The safe-camping site concept "should absolutely be kept after the pandemic," Hinds tells Westword.
Hancock's office isn't quite as forthcoming.
"We’ve been pleased with the first two Safe Outdoor Spaces over the past few months. We know there will be ongoing economic and housing impacts even after the last of the public health orders have been lifted, especially for our unhoused neighbors living on the street. That’s why we have allocated $900,000 to fund two SOS's through the end of the year," says Mike Strott, a spokesperson for Hancock, who toured the two sites back in mid-January. During the first months of the pandemic, Hancock had rejected the idea of setting up safe- camping sites before finally coming around to the idea in the summer.
Chandler is optimistic that the safe-camping site model can continue to grow in Denver. "I think the need is clearly there. And we have seen how successful these sites can be and how positive their impact on a neighborhood can be," says Chandler, adding that clinicians were able to vaccinate almost all of the Denver Community Church safe-camping site residents earlier this month.
Robin Kniech, an at-large member of Denver City Council, says that the city has "an obligation" to continue deploying safe-camping sites.

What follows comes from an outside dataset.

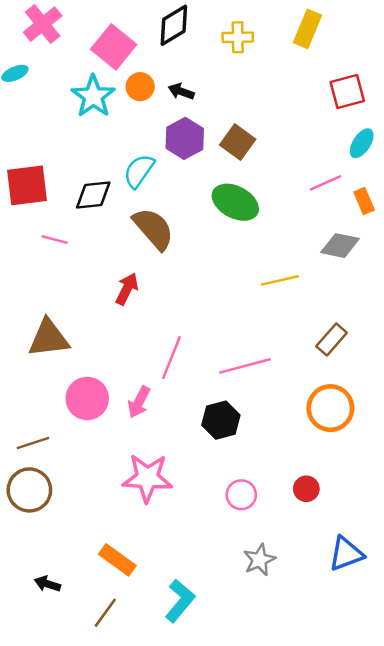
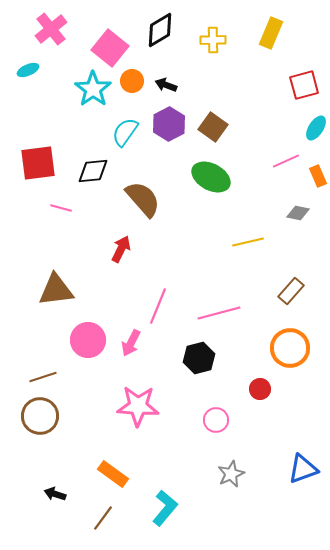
cyan semicircle: (139, 171) -> (125, 132), moved
gray diamond: (340, 246) -> (298, 213), size x0.7
red circle: (306, 489) -> (260, 389), moved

"Unfortunately, the crisis of homelessness is unlikely to subside with the vaccine," she explains. "It would be silly to turn our backs on what we've learned works at the end of this pandemic. If we're serious about building back better, then safe outdoor spaces will continue to be far better than unregulated camping for both unsheltered individuals and communities."
The Denver zoning administrator would need to approve any future safe-camping sites.
The leases for the two existing sites — the coed facility at the Denver Community Church and one for women at the First Baptist Church in Capitol Hill, which have a combined capacity of seventy — are set to expire at the end of May. The Colorado Village Collaborative has already struck an agreement with Park Hill United Methodist Church to move its site to a parking lot at 5209 Montview Boulevard by June 1; it will make room there for some of the women now staying at the First Baptist Church site.
"We can do about 45 units for up to 50 people at this one larger site. We’re going to offer a space to everyone who is currently at our space and then offer 15 spaces to the people currently at the First Baptist Church site," says Chandler.
Park Hill United Methodist Church and the CVC will host two community information meetings for neighbors in mid-May, with the hope of presenting potential opponents with compelling evidence for why the sites make sense.
"It really is an extension of what we think to love our neighbors and love all our neighbors, especially our most vulnerable neighbors — and if we have the ability to help, we should step up and do that," says Nathan Adams, lead pastor at the church, which shares a space with Temple Micah. The lease for the parking lot site will last from the beginning of June through the end of the year.
"We do have a track record that this can have a positive impact. We’ve seen that the first six months are successful. Let’s see what happens with the second set of six months," says Chris Herndon, councilman for District 8, which includes the Park Hill United Methodist Church site, regarding the possibility of using safe- camping sites after the pandemic.
With the collective safe-camping site capacity in Denver shrinking from seventy to fifty in the coming weeks, the neighborhood advocates who sent the letter to Hancock and councilmembers last month also suggested setting up safe-camping sites in every Denver City Council district.